I’ve got to say, I’m generally happy with Playdip’s system. I don’t have a problem with a scoring system, if it’s used properly, to score an on-going system of games. That wouldn’t simply include a raw score, ie a total of points scored in all games; it would need to include a component involving the number of games played, and – possibly – some sort of Fading Echoes system, whereby games finished over a certain time period where weighted, which would keep the more recent results on top.

Under an Elo system of scoring, though, the idea is that you do better when playing against players who are rated similarly. Playdip doesn’t do this.

Again, this is a conscious decision. Playdip has a wide variety of games – as does webDip – and it can therefore be difficult to full games quickly.

Playdip’s variables include turn length; DIAS or non-DIAS scoring; open or anonymous draw voting, three ways or assigning powers to players; five game types; seven map variants; five game variants; Escalation, Fog of War and Stuff Happens variants which can be applied to games; 2 different styles of map, and 7 different icon designs; games can be played with fixed deadlines or “finalizing” (where deadlines can end if all active players finalise their orders). Games may be “Protected” or not: Protected games extend the game by a full deadline if a player drops out, and by a full deadline if a player doesn’t enter orders on time (one chance only!). They can also feature “1st turn NMR protection” or not: if a player misses the deadline on the first turn they are removed from the game and the game will reset until a new player joins.

Additionally, games can be open to everyone or Ambassador-only games. Playdip rates players based on two broad definitions of reliability. Ambassadors need to have played the last three games to the end, and have entered orders – when they could – at least 97%. [There is an additional rank of Star Ambassador which is based on how communicative players are. This rank is honorary, however, having no impact on the variables when creating a game (unless the game is password protected).]

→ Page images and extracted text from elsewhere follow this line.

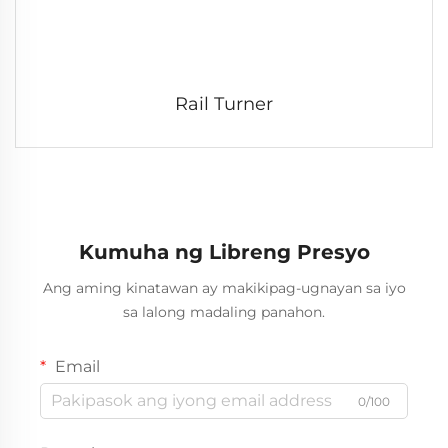
Rail Turner
Kumuha ng Libreng Presyo
Ang aming kinatawan ay makikipag-ugnayan sa iyo
sa lalong madaling panahon.
Email
0/100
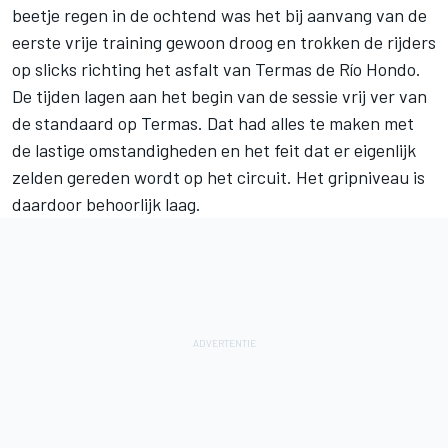
beetje regen in de ochtend was het bij aanvang van de
eerste vrije training gewoon droog en trokken de rijders
op slicks richting het asfalt van Termas de Río Hondo.
De tijden lagen aan het begin van de sessie vrij ver van
de standaard op Termas. Dat had alles te maken met
de lastige omstandigheden en het feit dat er eigenlijk
zelden gereden wordt op het circuit. Het gripniveau is
daardoor behoorlijk laag.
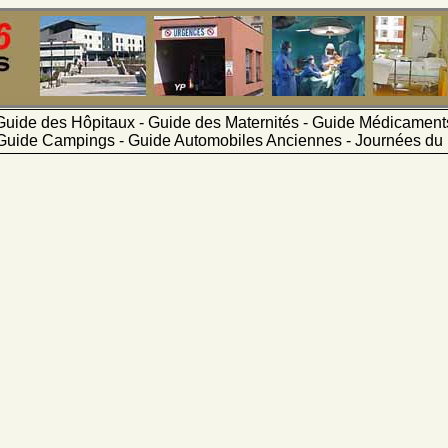
Guide des Hôpitaux - Guide des Maternités - Guide Médicamen
Guide Campings - Guide Automobiles Anciennes - Journées du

In short, there are so many options that games can be difficult to fill. Even things like style of icon can stop some players entering a game! If, then, the site made it possible to limit games to players within ratings scores, filling games would be even more difficult. In essence, the site decided that reliability was of more importance than making full use of the ratings system.

To me, while I – like most players! – would prefer to play games with reliable players, this is unnecessary when creating a game if a ratings-based variable were used instead. This is because the higher rated players should be the most reliable almost by default.

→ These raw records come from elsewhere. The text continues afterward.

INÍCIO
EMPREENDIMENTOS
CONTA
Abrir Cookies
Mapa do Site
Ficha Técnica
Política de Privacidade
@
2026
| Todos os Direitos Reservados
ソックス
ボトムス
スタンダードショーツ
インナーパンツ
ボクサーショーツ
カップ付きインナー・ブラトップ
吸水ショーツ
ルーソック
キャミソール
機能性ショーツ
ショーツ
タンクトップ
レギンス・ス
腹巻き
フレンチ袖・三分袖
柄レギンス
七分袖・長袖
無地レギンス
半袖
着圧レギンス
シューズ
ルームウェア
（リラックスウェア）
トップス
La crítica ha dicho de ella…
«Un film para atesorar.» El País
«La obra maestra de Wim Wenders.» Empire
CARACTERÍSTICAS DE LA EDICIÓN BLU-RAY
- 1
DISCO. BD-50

This doesn’t make sense early in a person’s playing career, of course. You might play your first ranked game and win it. That would increase your rating pretty significantly. Then, in subsequent games, you might be one of those incredibly annoying players who drops from a game when the going gets tough. While this would have a negative impact on your ratings, it would mean that you could enter higher rated games until your rating settled down.

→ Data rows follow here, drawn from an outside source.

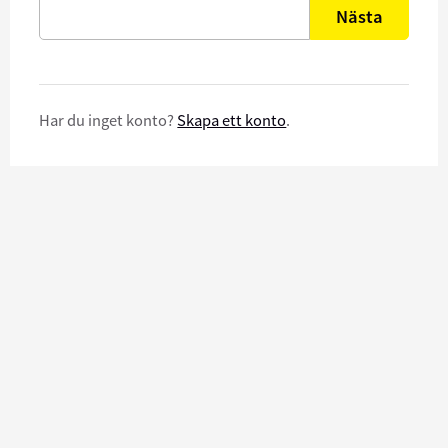
Nästa
Har du inget konto?
Skapa ett konto
.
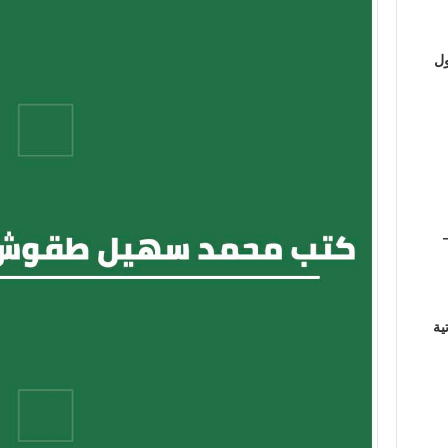
ول
ية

It could be, of course, that until you had completed a set number of games, you could only play in games that were “Open”, ie games that had no rating variable. This would protect the reliability of other games. After this probationary period, you would then be restricted to games appropriate to your rating if the game is scored.

There is no reason for unscored games to rely on ratings at all. After all, it is only scored games that affect your rating on Playdip; this isn’t true of reliability, I think.

It would mean games were difficult to fill if players could define the ratings boundaries they want to play in when creating a game. You’re relying on enough players within a ratings band to be available and willing to join your game – with all the other variables to consider.

However, if the site were to rank players on reliability, then this would resolve the issue. Players above a certain rating could be called Ambassadors; players below a certain rating could be called Diplomats, and players in the mid-section called Envoys.

The player who created the game would define the rank of the game. The game could then only be played by players of that rank or above. It would be beneficial for a player to play in a lower ranked game because they wouldn’t score as well if they won of drew the game, and they score worse if they lost, but I don’t see why they shouldn’t be allowed to enter a lower ranked game, at their own risk.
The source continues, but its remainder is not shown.